CMB observables and reheat temperature as a window to models of inflation and freeze-in dark matter production

TL;DR

This paper presents a systematic method to use CMB data and reheating temperature to distinguish inflation models and connect them to dark matter production scenarios, with implications for future observations.

Contribution

It introduces a framework linking CMB observables, reheating temperature, and dark matter models, providing narrow testable bounds for inflation classes.

Findings

Reheating temperature is uniquely determined by CMB observables for standard reheating.

Narrow bounds on spectral index $n_s$ strongly test inflation models with current and future data.
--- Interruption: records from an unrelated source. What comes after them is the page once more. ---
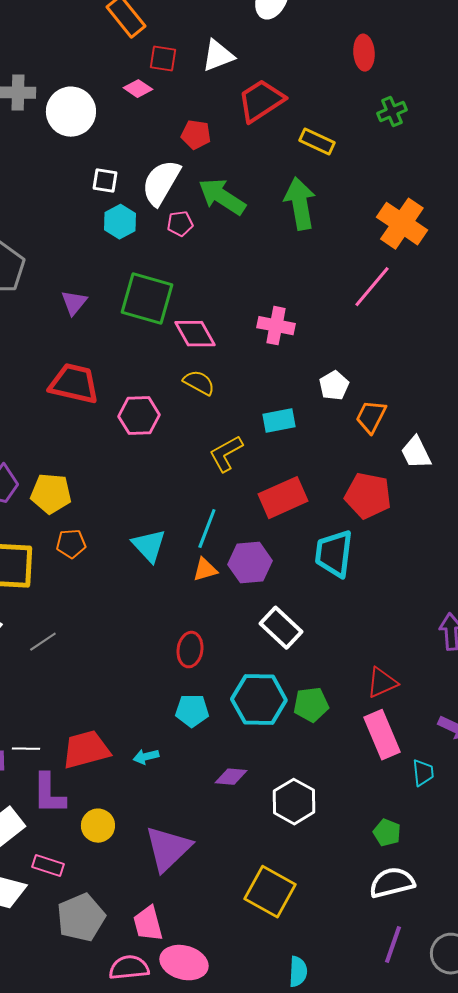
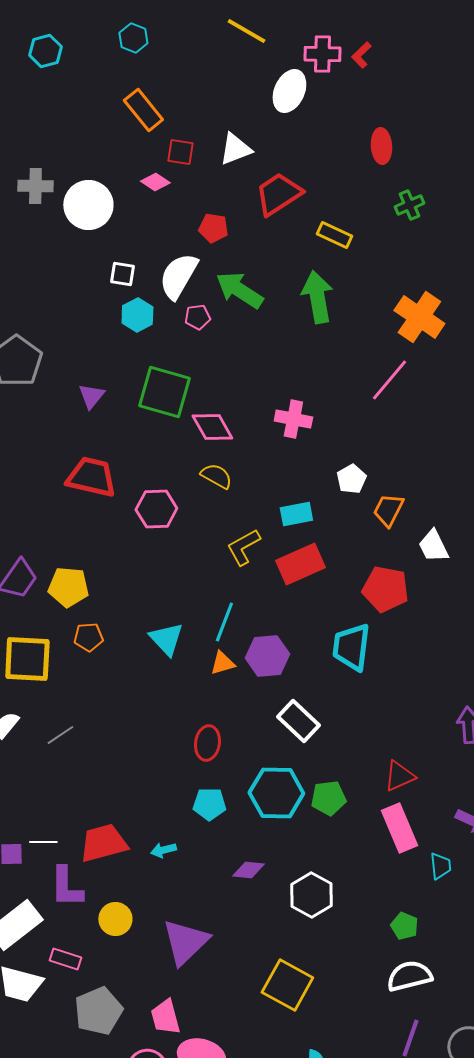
red rectangle: (283, 498) -> (300, 564), moved

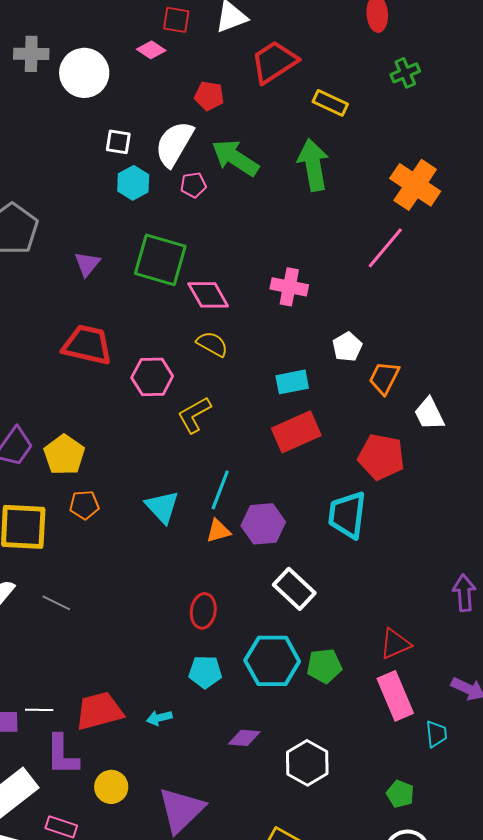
yellow L-shape: (243, 547) -> (194, 415), moved
yellow pentagon: (68, 587) -> (64, 455), turned 30
gray line: (60, 735) -> (56, 603), turned 60

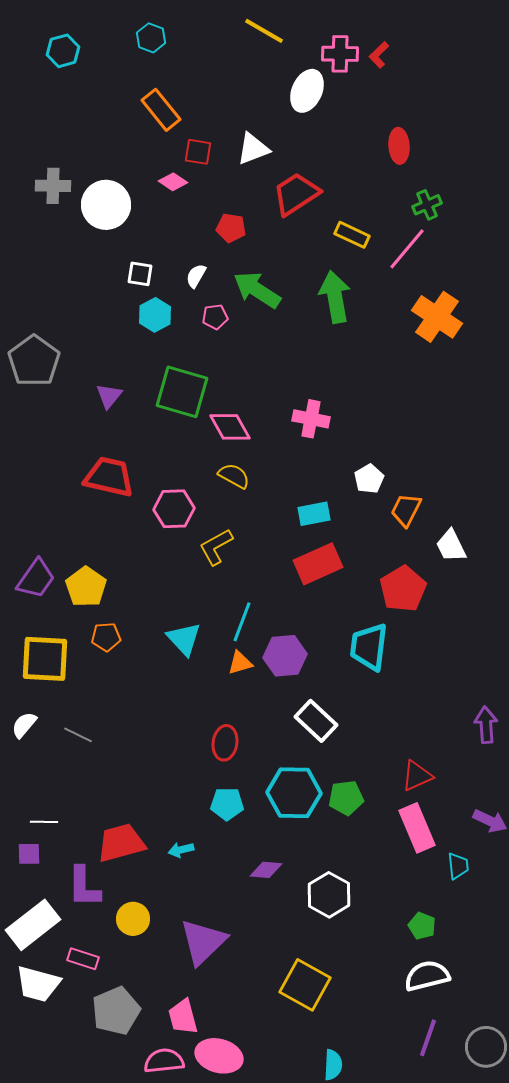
white semicircle: (174, 144) -> (196, 276), size x0.5
pink line: (385, 248) -> (407, 249), moved
red pentagon: (381, 457) -> (403, 589), turned 30
white line: (39, 710) -> (44, 822), moved

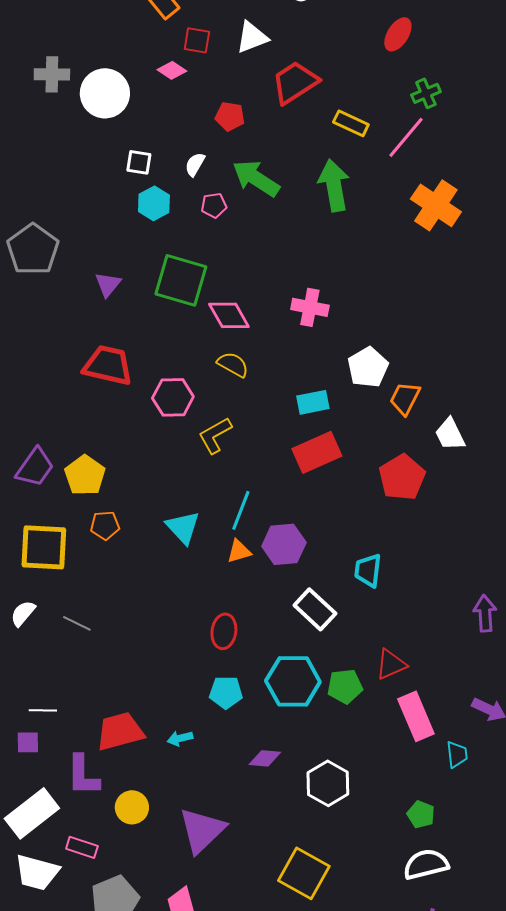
red ellipse: (399, 146) -> (398, 34), turned 36
white pentagon: (369, 479) -> (368, 367), size x1.4
cyan trapezoid: (369, 647) -> (368, 570), moved, size x0.7
red triangle: (417, 776) -> (391, 664), moved

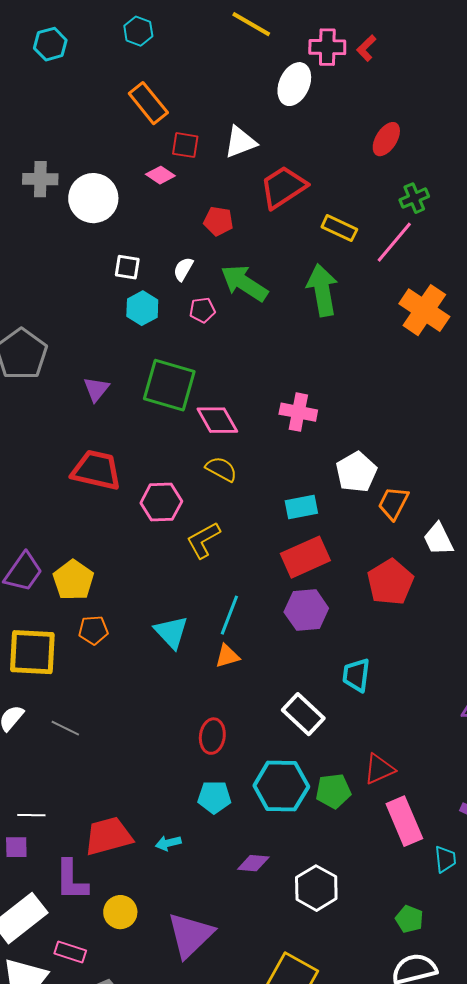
purple hexagon: (284, 544) -> (306, 610), moved

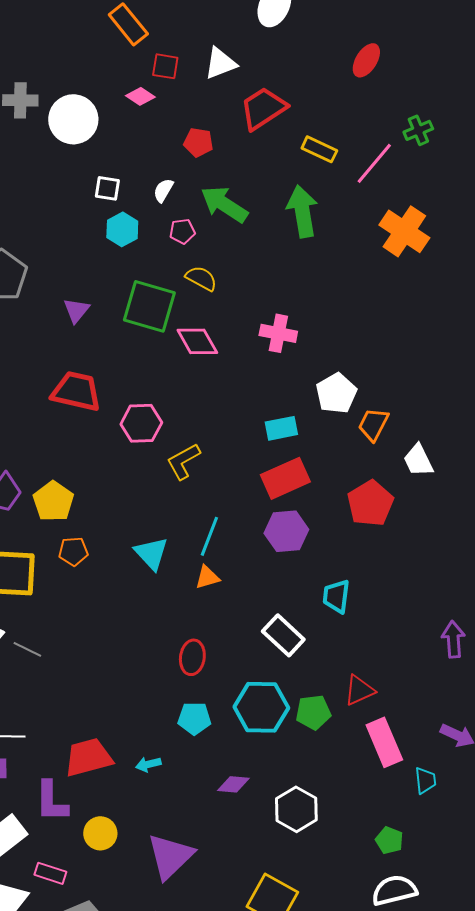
green cross: (414, 198) -> (418, 130), moved
yellow semicircle: (221, 469) -> (201, 278), moved
gray line: (65, 728) -> (27, 649), moved

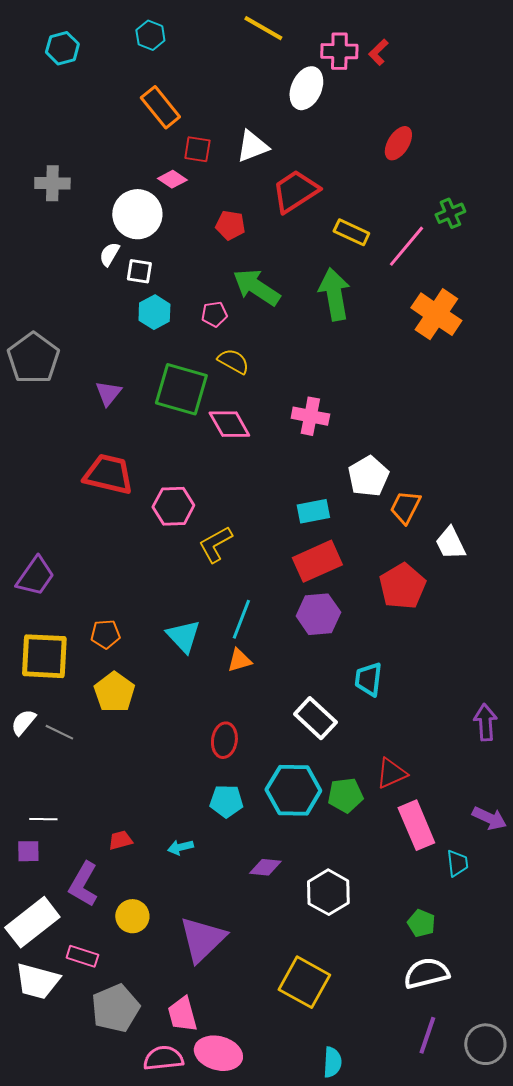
white circle: (73, 119) -> (137, 214), moved
white semicircle: (163, 190) -> (109, 254), moved
yellow pentagon: (53, 501) -> (114, 692), moved
red trapezoid: (88, 757) -> (120, 840), size x0.5
purple L-shape: (51, 801) -> (83, 884), turned 30

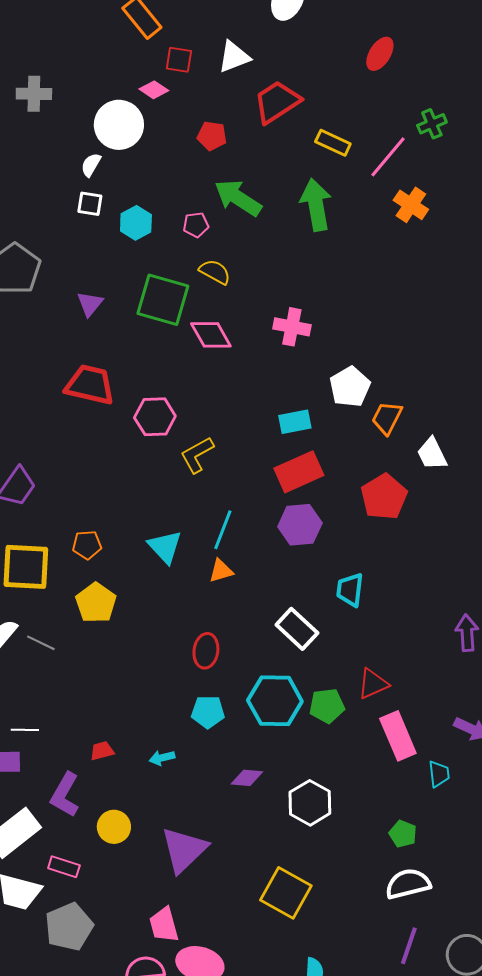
white square: (139, 271) -> (90, 204), moved
orange cross: (436, 314) -> (411, 205), moved, size x0.7
gray pentagon: (115, 1008) -> (69, 927), moved

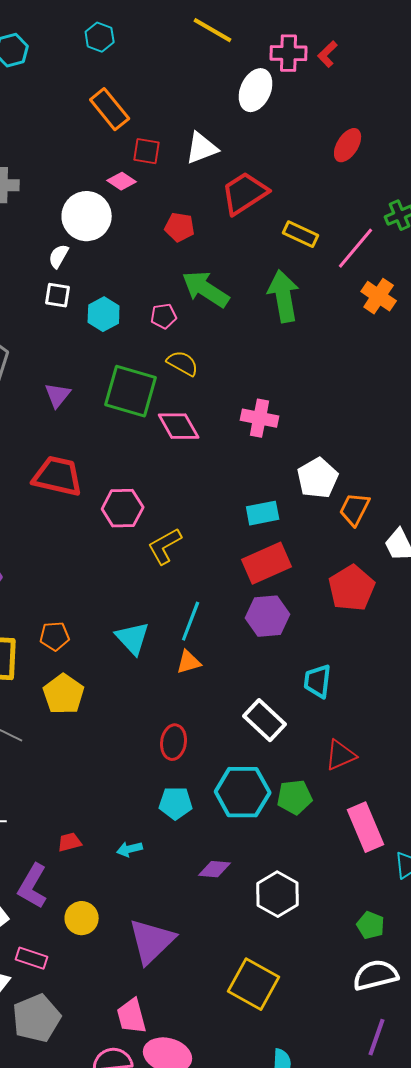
red triangle: (373, 684) -> (341, 755), moved

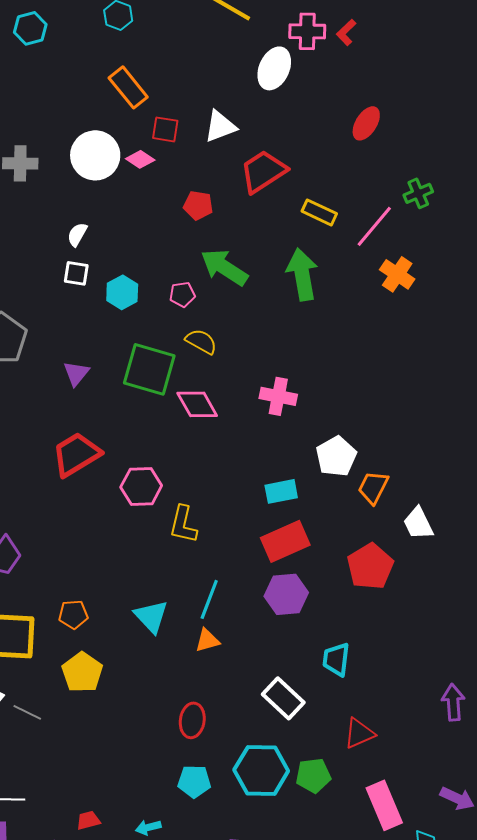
white circle: (87, 216) -> (95, 155), moved
red trapezoid: (58, 476) -> (76, 454), turned -44
yellow L-shape: (165, 546) -> (183, 524), turned -48

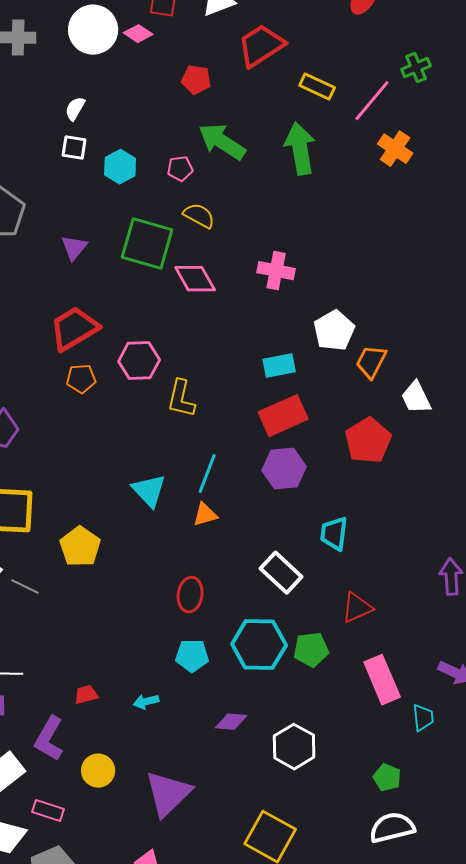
orange pentagon: (73, 614) -> (81, 379), moved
Reheating temperature constraints can inform dark matter production mechanisms.

Abstract

A systematic approach is presented for using CMB observables and reheating temperature for discriminating between various models of inflation and certain freeze-in dark matter scenarios. It is applied to several classes of $\alpha$-attractor models as an illustrative example. In the first step, all independent parameters of the inflationary potential are expressed in terms of the CMB observables (the three parameters - by the scalar spectral index $n_s$, scalar amplitude $A_s$ and the tensor-to-scalar amplitude ratio $r$). For a standard reheating mechanism characterized by the inflaton equation of state parameter $w$ and its effective dissipation rate $\Gamma$ the reheating temperature is uniquely fixed in terms of the CMB observables measured for some pivot scale $k_*$. There are striking consequences of this fact. The model independent bounds on the reheating temperature, the BBN lower bound and the upper bound of the order of the GUT/Planck scale, translate themselves for each class of models into very narrow ranges of the allowed values of the spectral index $n_s(k_*)$, providing their strong tests by the present and future CMB data. The recent tension between Planck and DESI-ACT results has strong impact on our conclusions. Furthermore, given a class of inflaton models satisfying those tests, the reheating temperature is an interesting portal to link the CMB observables to the particle physics scenarios that are sensitive to it. As an example, non-thermal dark matter (DM) production mechanisms are discussed. One obtains then a consistency check between theories of inflation and DM production. If the future precision of the CMB data will constrain the reheating temperature beyond the model independent bounds, further constraints on the DM production will follow.